Speaking of the training, I just passed my Portuguese test, and apparently, in the learned opinion of the State Department, I now speak Portuguese on a fairly intelligent level. Look at me, yey!! Let me tell you about those State Department language tests. They are all conducted on the top floor of the building where there are few rooms and people only go to test. It looks and feels desolate. And desperate. You can practically smell the desperation in that area. Or maybe it is just sweat and dust from nervous students.\

The way the exam is conducted makes things even worse. After you check-in for the exam, and fill out a form that you will never discuss its contents with anyone, you sit there nervously in a semi-circle with other colleagues who are also awaiting the guillotine (also known as language test) while fighting the un-ladylike urge to bite on your freshly manicured nails. The testing center has exams all the time, in all kinds of languages. Everyone sits there, tightly wound, making stupid jokes and bitching about the testing process. You can feel something ominous up in the air. And then suddenly various executioners, cleverly disguised as examiners, come by and take the trembling officers one by one into the torture cells, designed to look like sound-proof testing rooms. It is a humbling experience. And if you are sitting there, wondering why this is such a big deal, let me tell you – each language student has to reach a certain level of proficiency, depending on the language and the job he or she is going to. If you fail, you ain’t going to post. You go home. You feel awful, you might even feel sorry for yourself. The department gives you more time at FSI to learn the language and you mournfully wish your colleagues who have passed to have fun and good luck at post. And so, you go in the testing room, facing the two examiners, and lose valuable 2 hours of your life trying to prove how great you know Albanian, or Farsi, Norwegian or Amharic or whatever else elusive and twisty language you have been sweating over the past months. Once it is done, you are sent back to the waiting room to watch how your hair slowly turns white from worry. Gradually, the rest of your compadres file out of their rooms and all gather back to discuss their performance. As it turns out, everyone thinks that they did God-awful. I just wish someone, someday has the balls to state coolly, “I killed that exam! I was awesome! I am as fluent in Bengali as was Rabindranath Tagore. I am THE shit!” Clearly, no one ever says that or else the rest of the trembling crowd might tear him or her to pieces in their neurosis after the exam. In a few deathly long minutes, you are summoned back in to be informed just how miserably you have done and how you have barely squeaked by the necessary score and just what a shame you are to the Department. Or not.

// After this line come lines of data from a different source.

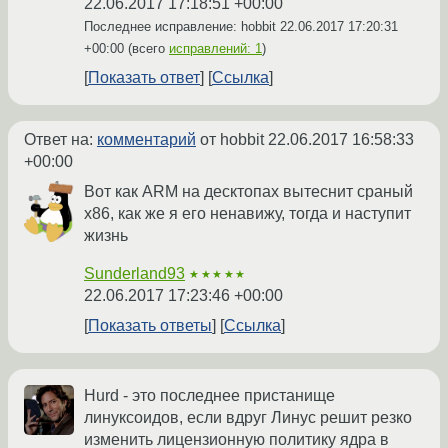
22.06.2017 17:18:51 +00:00
Последнее исправление: hobbit
22.06.2017 17:20:31
+00:00
(всего
исправлений: 1
)
Показать ответ
Ссылка
Ответ на:
комментарий
от hobbit
22.06.2017 16:58:33
+00:00
Вот как ARM на десктопах вытеснит сраный
x86, как же я его ненавижу, тогда и наступит
жизнь
Sunderland93
★★★★★
22.06.2017 17:23:46 +00:00
Показать ответы
Ссылка
Hurd - это последнее пристанище
линуксоидов, если вдруг Линус решит резко
изменить лицензионную политику ядра в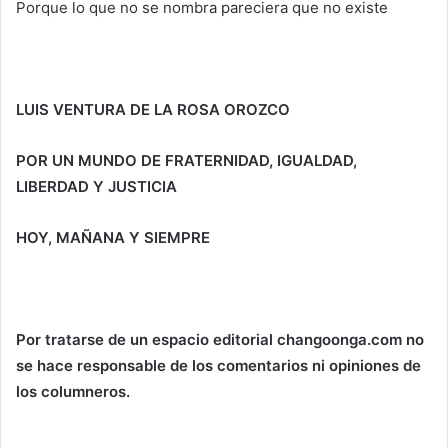
Porque lo que no se nombra pareciera que no existe
LUIS VENTURA DE LA ROSA OROZCO
POR UN MUNDO DE FRATERNIDAD, IGUALDAD,
LIBERDAD Y JUSTICIA
HOY, MAÑANA Y SIEMPRE
Por tratarse de un espacio editorial changoonga.com no
se hace responsable de los comentarios ni opiniones de
los columneros.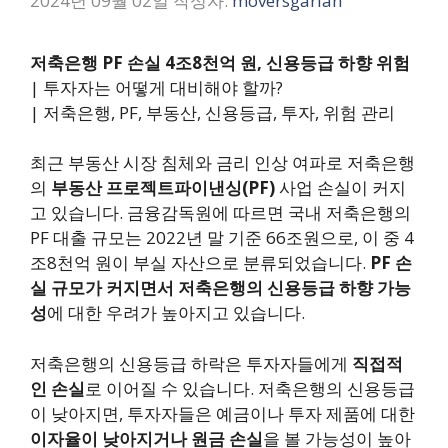
2024년 09월 02일
작성자:
moversgarlan
저축은행 PF 손실 4조8천억 원, 신용등급 하향 위험
| 투자자는 어떻게 대비해야 할까?
| 저축은행, PF, 부동산, 신용등급, 투자, 위험 관리
최근 부동산 시장 침체와 금리 인상 여파로 저축은행
의
부동산 프로젝트파이낸싱(PF)
사업 손실이 커지
고 있습니다. 금융감독원에 따르면 국내 저축은행의
PF 대출 규모는 2022년 말 기준 66조원으로, 이 중 4
조8천억 원이 부실 자산으로 분류되었습니다.
PF 손
실 규모가 커지면서 저축은행의 신용등급 하향 가능
성
에 대한 우려가 높아지고 있습니다.
저축은행의 신용등급 하락은 투자자들에게
직접적
인 손실
로 이어질 수 있습니다. 저축은행의 신용등급
이 낮아지면, 투자자들은 예금이나 투자 제품에 대한
이자율이 낮아지거나 원금 손실
을 볼 가능성이 높아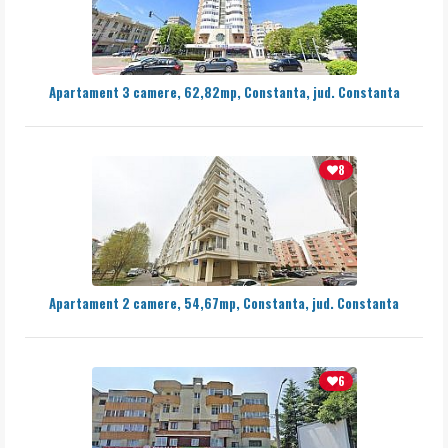
Apartament 3 camere, 62,82mp, Constanta, jud. Constanta
8
Apartament 2 camere, 54,67mp, Constanta, jud. Constanta
6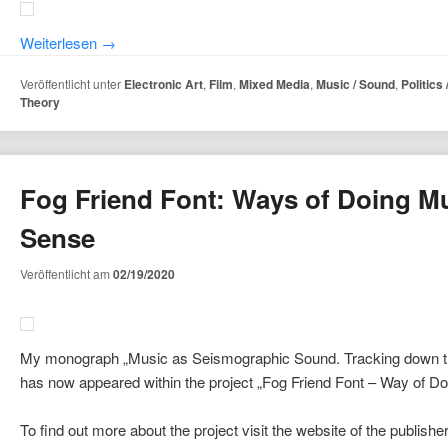
Weiterlesen
→
Veröffentlicht unter
Electronic Art
,
Film
,
Mixed Media
,
Music / Sound
,
Politics
Theory
Fog Friend Font: Ways of Doing Mu
Sense
Veröffentlicht am
02/19/2020
My monograph „Music as Seismographic Sound. Tracking down the i
has now appeared within the project „Fog Friend Font – Way of Doi
To find out more about the project visit the website of the publishe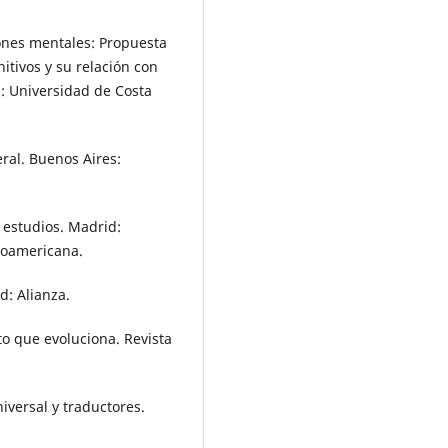
iones mentales: Propuesta
itivos y su relación con
a: Universidad de Costa
eral. Buenos Aires:
s estudios. Madrid:
roamericana.
d: Alianza.
to que evoluciona. Revista
iversal y traductores.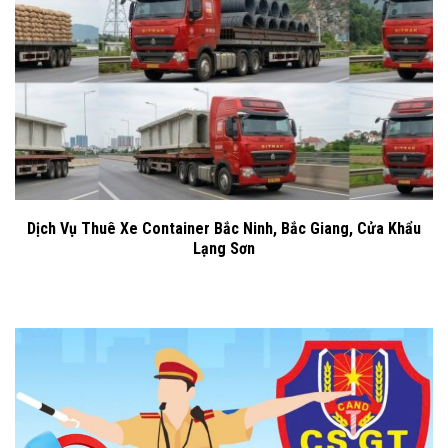
Dịch Vụ Thuê Xe Container Bắc Ninh, Bắc Giang, Cửa Khẩu
Lạng Sơn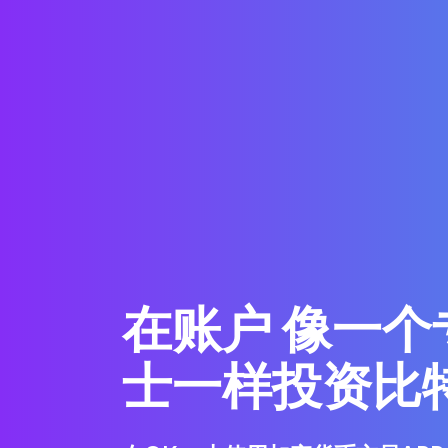
在账户 像一个
士一样投资比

Depends.

What I love watching, though, is the lit faces of those colleagues who just fly out of those rooms upon hearing that they have passed and look like happy lunatics! Yey, congratulations! You are now ready to go to Ouagadougou (yes, this is a real place!). I will never understand why the Department tests us. Our teachers, who spend way too much time with us every day can tell you in two seconds whether or not we are at a certain level, and how much more we need. None of this exam nonsense is necessary if you have studied the language at FSI and people have monitored your shaky progress. I have vowed to become boss of FSI one day so that I can dispense with this vile practice once and for all. Seriously.

This past weekend was spent pleasantly with 2 of our closest couples and their kids in a rented house in Deep Creek, Maryland. As the Diplomat passed his own exam on Friday morning, we collected Son from school, and set on the 3.5 hr journey to spend a lovely weekend with friends, eat and drink and try to forget as much Portuguese as possible. With about 30 mins to our destination, our friends P&C called us with the exciting news that the street leading to our house is solid frozen and their SUV refused to climb there. Given that we drive a toy car with rear-wheel drive, we would never make it. In addition, they cannot find where the house actually is given that the whole area is pitch black. Exciting! I immediately began calling the owner (who was apparently caring for her sick ancient aunt on the West Coast and her husband whom we later concluded works for the CIA (we based this clever deduction on the fact that we found a CIA mug in the house! Solid logic)). No one picked up for some time and it took a somewhat terse email to her to finally get some traction.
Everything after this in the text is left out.